● **Activity**:
Transcribe the full listing without changing a word, and omit its pictures.

--------------------------------------------------

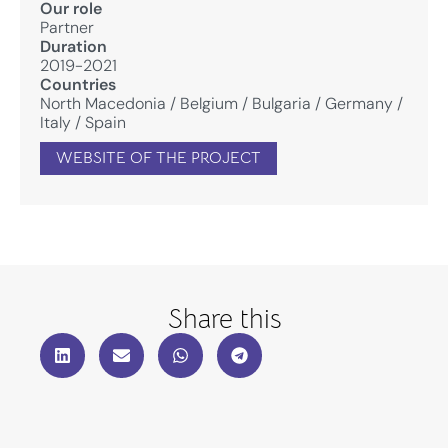
Our role
Partner
Duration
2019-2021
Countries
North Macedonia
/
Belgium
/
Bulgaria
/
Germany
/
Italy
/
Spain
WEBSITE OF THE PROJECT
Share this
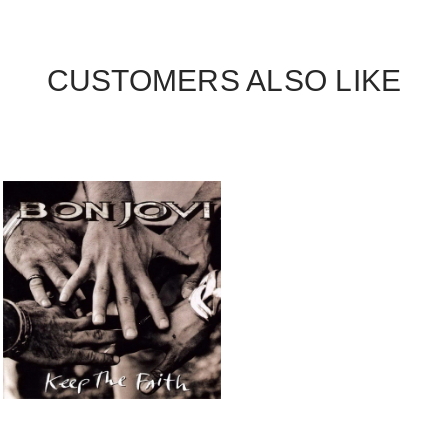
CUSTOMERS ALSO LIKE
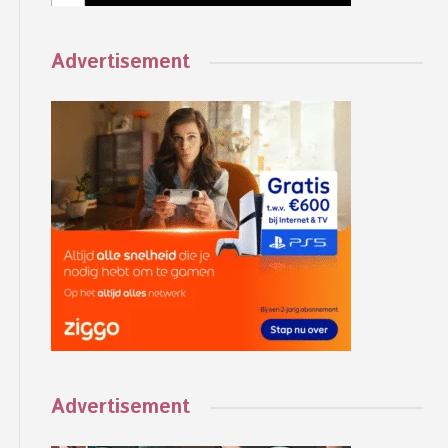
Advertisement
Advertisement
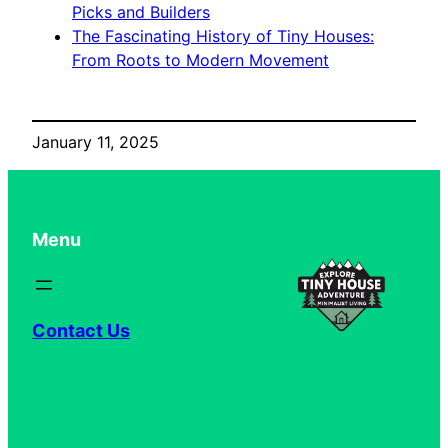
Picks and Builders
The Fascinating History of Tiny Houses:
From Roots to Modern Movement
January 11, 2025
Menu
Contact Us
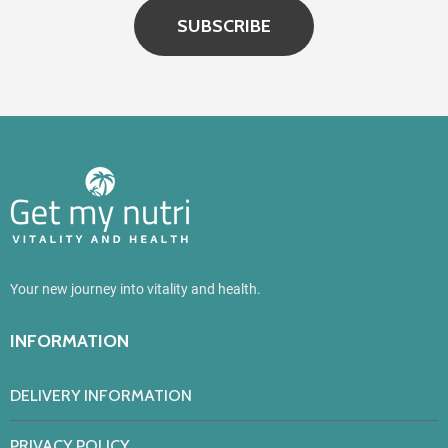
SUBSCRIBE
Your new journey into vitality and health.
INFORMATION
DELIVERY INFORMATION
PRIVACY POLICY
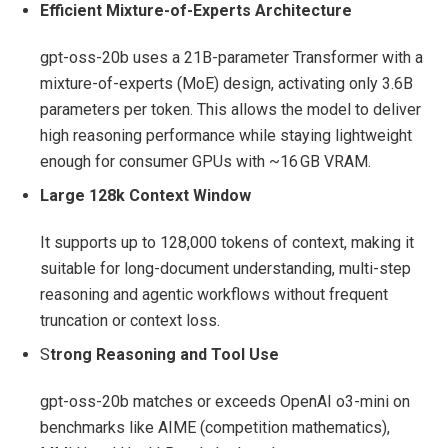
Efficient Mixture‑of‑Experts Architecture
gpt-oss-20b uses a 21B‑parameter Transformer with a
mixture‑of‑experts (MoE) design, activating only 3.6B
parameters per token. This allows the model to deliver
high reasoning performance while staying lightweight
enough for consumer GPUs with ~16 GB VRAM.
Large 128k Context Window
It supports up to 128,000 tokens of context, making it
suitable for long‑document understanding, multi‑step
reasoning and agentic workflows without frequent
truncation or context loss.
S
trong Reasoning and Tool Use
gpt-oss-20b matches or exceeds OpenAI o3‑mini on
benchmarks like AIME (competition mathematics),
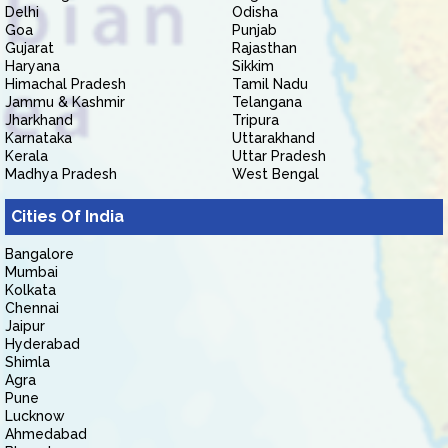
Delhi
Odisha
Goa
Punjab
Gujarat
Rajasthan
Haryana
Sikkim
Himachal Pradesh
Tamil Nadu
Jammu & Kashmir
Telangana
Jharkhand
Tripura
Karnataka
Uttarakhand
Kerala
Uttar Pradesh
Madhya Pradesh
West Bengal
Cities Of India
Bangalore
Mumbai
Kolkata
Chennai
Jaipur
Hyderabad
Shimla
Agra
Pune
Lucknow
Ahmedabad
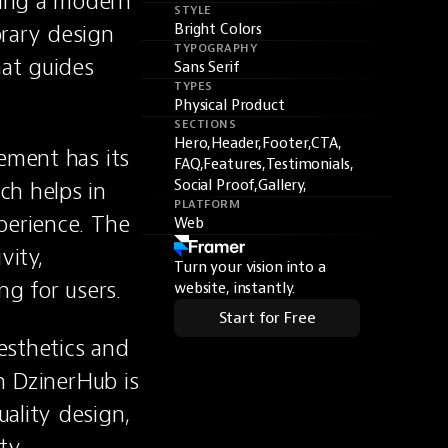
ing a modern 
STYLE
rary design 
Bright Colors
TYPOGRAPHY
at guides 
Sans Serif
TYPES
Physical Product
SECTIONS
Hero,
Header,
Footer,
CTA,
ement has its 
FAQ,
Features,
Testimonials,
h helps in 
Social Proof,
Gallery,
PLATFORM
perience. The 
Web
ity, 
Turn your vision into a
ng for users.
website, instantly.
Start for Free
sthetics and 
n DzinerHub is 
ality design, 
ty.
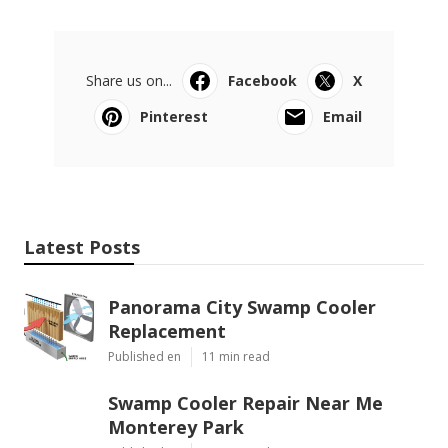
Share us on...
Facebook
X
Pinterest
Email
Latest Posts
Panorama City Swamp Cooler
Replacement
Published en
11 min read
Swamp Cooler Repair Near Me
Monterey Park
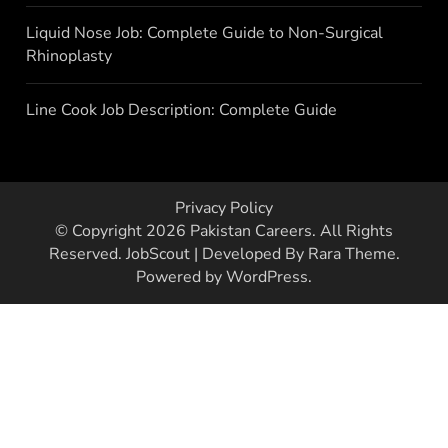
Liquid Nose Job: Complete Guide to Non-Surgical
Rhinoplasty
Line Cook Job Description: Complete Guide
Privacy Policy
© Copyright 2026
Pakistan Careers
. All Rights
Reserved.
JobScout | Developed By
Rara Theme
.
Powered by
WordPress
.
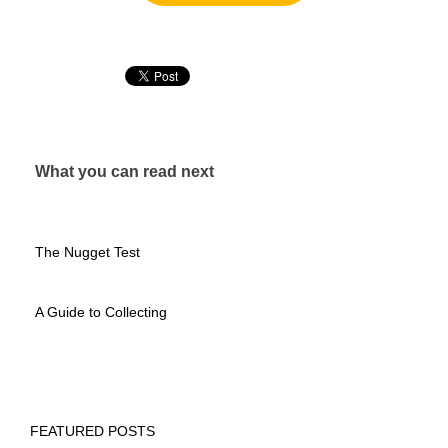
What you can read next
The Nugget Test
A Guide to Collecting
FEATURED POSTS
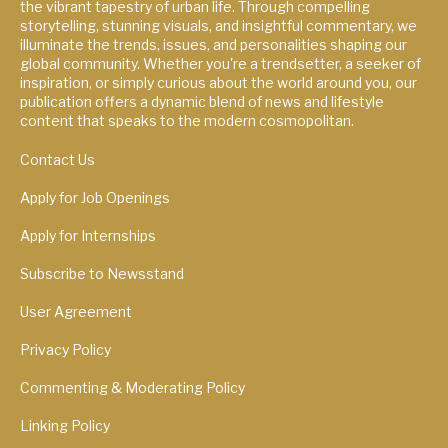
the vibrant tapestry of urban life. Through compelling
storytelling, stunning visuals, and insightful commentary, we
illuminate the trends, issues, and personalities shaping our
global community. Whether you're a trendsetter, a seeker of
inspiration, or simply curious about the world around you, our
publication offers a dynamic blend of news and lifestyle
content that speaks to the modern cosmopolitan.
Contact Us
Apply for Job Openings
Apply for Internships
Subscribe to Newsstand
User Agreement
Privacy Policy
Commenting & Moderating Policy
Linking Policy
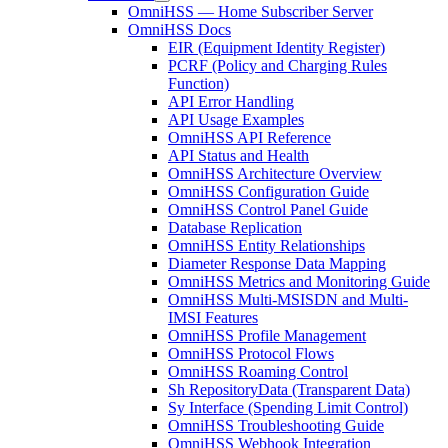
OmniHSS — Home Subscriber Server
OmniHSS Docs
EIR (Equipment Identity Register)
PCRF (Policy and Charging Rules
Function)
API Error Handling
API Usage Examples
OmniHSS API Reference
API Status and Health
OmniHSS Architecture Overview
OmniHSS Configuration Guide
OmniHSS Control Panel Guide
Database Replication
OmniHSS Entity Relationships
Diameter Response Data Mapping
OmniHSS Metrics and Monitoring Guide
OmniHSS Multi-MSISDN and Multi-
IMSI Features
OmniHSS Profile Management
OmniHSS Protocol Flows
OmniHSS Roaming Control
Sh RepositoryData (Transparent Data)
Sy Interface (Spending Limit Control)
OmniHSS Troubleshooting Guide
OmniHSS Webhook Integration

--------------------------------------------------

● **Solution to this task**:
Our role
Partner
Duration
2019-2021
Countries
North Macedonia
/
Belgium
/
Bulgaria
/
Germany
/
Italy
/
Spain
WEBSITE OF THE PROJECT
Share this
CUSTOMERS ALSO LIKE
Advertisement
Advertisement
Picks and Builders
The Fascinating History of Tiny Houses:
From Roots to Modern Movement
January 11, 2025
Menu
Contact Us
SUBSCRIBE
Your new journey into vitality and health.
INFORMATION
DELIVERY INFORMATION
PRIVACY POLICY
Efficient Mixture‑of‑Experts Architecture
gpt-oss-20b uses a 21B‑parameter Transformer with a
mixture‑of‑experts (MoE) design, activating only 3.6B
parameters per token. This allows the model to deliver
high reasoning performance while staying lightweight
enough for consumer GPUs with ~16 GB VRAM.
Large 128k Context Window
It supports up to 128,000 tokens of context, making it
suitable for long‑document understanding, multi‑step
reasoning and agentic workflows without frequent
truncation or context loss.
S
trong Reasoning and Tool Use
gpt-oss-20b matches or exceeds OpenAI o3‑mini on
benchmarks like AIME (competition mathematics),
Delhi
Odisha
Goa
Punjab
Gujarat
Rajasthan
Haryana
Sikkim
Himachal Pradesh
Tamil Nadu
Jammu & Kashmir
Telangana
Jharkhand
Tripura
Karnataka
Uttarakhand
Kerala
Uttar Pradesh
Madhya Pradesh
West Bengal
Cities Of India
Bangalore
Mumbai
Kolkata
Chennai
Jaipur
Hyderabad
Shimla
Agra
Pune
Lucknow
Ahmedabad
ing a modern 
STYLE
rary design 
Bright Colors
TYPOGRAPHY
at guides 
Sans Serif
TYPES
Physical Product
SECTIONS
Hero,
Header,
Footer,
CTA,
ement has its 
FAQ,
Features,
Testimonials,
h helps in 
Social Proof,
Gallery,
PLATFORM
perience. The 
Web
ity, 
Turn your vision into a
ng for users.
website, instantly.
Start for Free
sthetics and 
n DzinerHub is 
ality design, 
ty.
Share us on...
Facebook
X
Pinterest
Email
Latest Posts
Panorama City Swamp Cooler
Replacement
Published en
11 min read
Swamp Cooler Repair Near Me
Monterey Park
Liquid Nose Job: Complete Guide to Non-Surgical
Rhinoplasty
Line Cook Job Description: Complete Guide
Privacy Policy
© Copyright 2026
Pakistan Careers
. All Rights
Reserved.
JobScout | Developed By
Rara Theme
.
Powered by
WordPress
.
What you can read next
The Nugget Test
A Guide to Collecting
FEATURED POSTS
the vibrant tapestry of urban life. Through compelling
storytelling, stunning visuals, and insightful commentary, we
illuminate the trends, issues, and personalities shaping our
global community. Whether you're a trendsetter, a seeker of
inspiration, or simply curious about the world around you, our
publication offers a dynamic blend of news and lifestyle
content that speaks to the modern cosmopolitan.
Contact Us
Apply for Job Openings
Apply for Internships
Subscribe to Newsstand
User Agreement
Privacy Policy
Commenting & Moderating Policy
Linking Policy
OmniHSS — Home Subscriber Server
OmniHSS Docs
EIR (Equipment Identity Register)
PCRF (Policy and Charging Rules
Function)
API Error Handling
API Usage Examples
OmniHSS API Reference
API Status and Health
OmniHSS Architecture Overview
OmniHSS Configuration Guide
OmniHSS Control Panel Guide
Database Replication
OmniHSS Entity Relationships
Diameter Response Data Mapping
OmniHSS Metrics and Monitoring Guide
OmniHSS Multi-MSISDN and Multi-
IMSI Features
OmniHSS Profile Management
OmniHSS Protocol Flows
OmniHSS Roaming Control
Sh RepositoryData (Transparent Data)
Sy Interface (Spending Limit Control)
OmniHSS Troubleshooting Guide
OmniHSS Webhook Integration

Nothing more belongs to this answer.